◆ ABOUT THIS TASK: Among the lines of the records, please find those that contain the word "taskcategory" and copy them.

Start of GIVEN RECORDS

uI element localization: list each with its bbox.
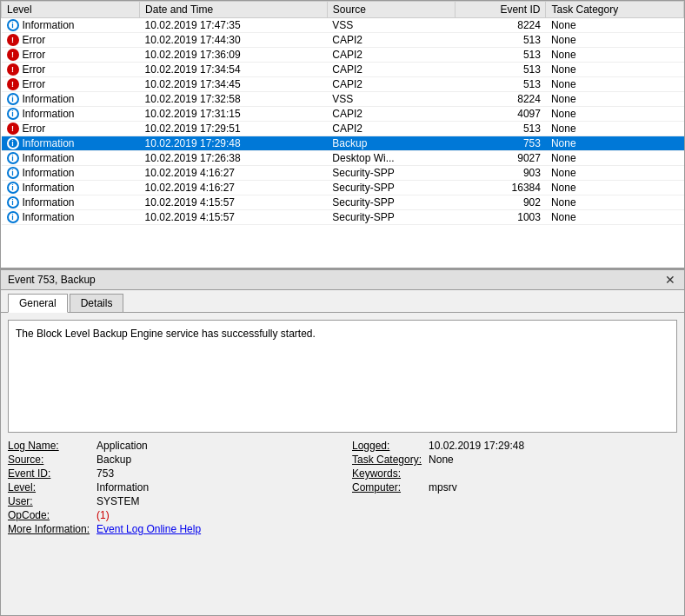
table-row[interactable]: iInformation10.02.2019 4:16:27Security-S… — [2, 166, 684, 181]
error-icon: ! — [7, 78, 19, 90]
event-detail-panel: Event 753, Backup ✕ General Details The … — [1, 268, 684, 615]
eventid-cell: 753 — [456, 136, 546, 151]
level-text: Information — [23, 211, 75, 223]
eventid-cell: 902 — [456, 195, 546, 210]
error-icon: ! — [7, 49, 19, 61]
level-value: Information — [96, 481, 345, 493]
info-icon: i — [7, 93, 19, 105]
info-icon: i — [7, 196, 19, 209]
level-text: Error — [23, 49, 46, 61]
main-container: Level Date and Time Source Event ID Task… — [0, 0, 685, 616]
taskcategory-cell: None — [546, 92, 684, 107]
source-cell: Security-SPP — [327, 166, 455, 181]
taskcategory-cell: None — [546, 107, 684, 122]
level-text: Information — [23, 93, 75, 105]
opcode-label: OpCode: — [8, 509, 90, 521]
logged-value: 10.02.2019 17:29:48 — [429, 440, 677, 452]
taskcategory-cell: None — [546, 33, 684, 48]
info-icon: i — [7, 152, 19, 164]
source-cell: Security-SPP — [327, 181, 455, 195]
col-datetime[interactable]: Date and Time — [140, 2, 328, 18]
taskcategory-cell: None — [546, 63, 684, 77]
eventid-cell: 8224 — [456, 18, 546, 33]
info-icon: i — [7, 137, 19, 149]
log-name-label: Log Name: — [8, 440, 90, 452]
close-button[interactable]: ✕ — [663, 273, 677, 287]
task-category-label: Task Category: — [352, 454, 422, 466]
datetime-cell: 10.02.2019 17:36:09 — [140, 48, 328, 63]
col-source[interactable]: Source — [327, 2, 455, 18]
level-text: Error — [23, 123, 46, 135]
event-table-container[interactable]: Level Date and Time Source Event ID Task… — [1, 1, 684, 268]
table-row[interactable]: !Error10.02.2019 17:34:54CAPI2513None — [2, 63, 684, 77]
taskcategory-cell: None — [546, 181, 684, 195]
level-text: Information — [23, 108, 75, 120]
datetime-cell: 10.02.2019 17:31:15 — [140, 107, 328, 122]
task-category-value: None — [429, 454, 677, 466]
table-row[interactable]: iInformation10.02.2019 4:16:27Security-S… — [2, 181, 684, 195]
computer-value: mpsrv — [429, 481, 677, 493]
eventid-cell: 9027 — [456, 151, 546, 166]
table-row[interactable]: !Error10.02.2019 17:36:09CAPI2513None — [2, 48, 684, 63]
user-label: User: — [8, 495, 90, 507]
event-detail-header: Event 753, Backup ✕ — [1, 270, 684, 290]
datetime-cell: 10.02.2019 17:34:45 — [140, 77, 328, 92]
level-text: Error — [23, 34, 46, 46]
level-label: Level: — [8, 481, 90, 493]
level-text: Information — [23, 137, 75, 149]
source-label: Source: — [8, 454, 90, 466]
error-icon: ! — [7, 123, 19, 135]
table-row[interactable]: !Error10.02.2019 17:29:51CAPI2513None — [2, 122, 684, 136]
tabs-bar: General Details — [1, 290, 684, 313]
source-cell: CAPI2 — [327, 107, 455, 122]
source-cell: VSS — [327, 18, 455, 33]
eventid-cell: 1003 — [456, 210, 546, 225]
eventid-cell: 4097 — [456, 107, 546, 122]
col-eventid[interactable]: Event ID — [456, 2, 546, 18]
level-text: Error — [23, 78, 46, 90]
tab-details[interactable]: Details — [70, 294, 124, 312]
table-row[interactable]: iInformation10.02.2019 4:15:57Security-S… — [2, 210, 684, 225]
table-row[interactable]: iInformation10.02.2019 17:31:15CAPI24097… — [2, 107, 684, 122]
datetime-cell: 10.02.2019 17:47:35 — [140, 18, 328, 33]
level-text: Information — [23, 19, 75, 31]
info-icon: i — [7, 211, 19, 223]
datetime-cell: 10.02.2019 4:15:57 — [140, 195, 328, 210]
tab-general[interactable]: General — [8, 294, 68, 313]
taskcategory-cell: None — [546, 151, 684, 166]
level-text: Information — [23, 152, 75, 164]
table-row[interactable]: !Error10.02.2019 17:34:45CAPI2513None — [2, 77, 684, 92]
datetime-cell: 10.02.2019 17:44:30 — [140, 33, 328, 48]
eventid-cell: 513 — [456, 122, 546, 136]
more-info-link[interactable]: Event Log Online Help — [96, 523, 345, 535]
col-level[interactable]: Level — [2, 2, 140, 18]
info-icon: i — [7, 19, 19, 31]
table-row[interactable]: iInformation10.02.2019 17:47:35VSS8224No… — [2, 18, 684, 33]
source-cell: CAPI2 — [327, 122, 455, 136]
datetime-cell: 10.02.2019 4:16:27 — [140, 181, 328, 195]
event-table: Level Date and Time Source Event ID Task… — [1, 1, 684, 225]
table-row[interactable]: iInformation10.02.2019 17:32:58VSS8224No… — [2, 92, 684, 107]
table-row[interactable]: iInformation10.02.2019 4:15:57Security-S… — [2, 195, 684, 210]
level-text: Information — [23, 182, 75, 194]
source-cell: CAPI2 — [327, 63, 455, 77]
eventid-cell: 513 — [456, 77, 546, 92]
opcode-value: (1) — [96, 509, 345, 521]
more-info-label: More Information: — [8, 523, 90, 535]
user-value: SYSTEM — [96, 495, 345, 507]
table-row[interactable]: iInformation10.02.2019 17:29:48Backup753… — [2, 136, 684, 151]
eventid-cell: 513 — [456, 63, 546, 77]
table-row[interactable]: !Error10.02.2019 17:44:30CAPI2513None — [2, 33, 684, 48]
col-taskcategory[interactable]: Task Category — [546, 2, 684, 18]
table-row[interactable]: iInformation10.02.2019 17:26:38Desktop W… — [2, 151, 684, 166]
datetime-cell: 10.02.2019 17:29:48 — [140, 136, 328, 151]
keywords-value — [429, 467, 677, 480]
datetime-cell: 10.02.2019 17:26:38 — [140, 151, 328, 166]
eventid-cell: 513 — [456, 48, 546, 63]
keywords-label: Keywords: — [352, 467, 422, 480]
taskcategory-cell: None — [546, 18, 684, 33]
taskcategory-cell: None — [546, 136, 684, 151]
computer-label: Computer: — [352, 481, 422, 493]
source-cell: VSS — [327, 92, 455, 107]
source-cell: Security-SPP — [327, 210, 455, 225]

End of GIVEN RECORDS

◆ WRITTEN ANSWER:
taskcategory-cell: None — [546, 92, 684, 107]
taskcategory-cell: None — [546, 107, 684, 122]
taskcategory-cell: None — [546, 33, 684, 48]
taskcategory-cell: None — [546, 63, 684, 77]
taskcategory-cell: None — [546, 181, 684, 195]
taskcategory-cell: None — [546, 151, 684, 166]
col-taskcategory[interactable]: Task Category — [546, 2, 684, 18]
taskcategory-cell: None — [546, 18, 684, 33]
taskcategory-cell: None — [546, 136, 684, 151]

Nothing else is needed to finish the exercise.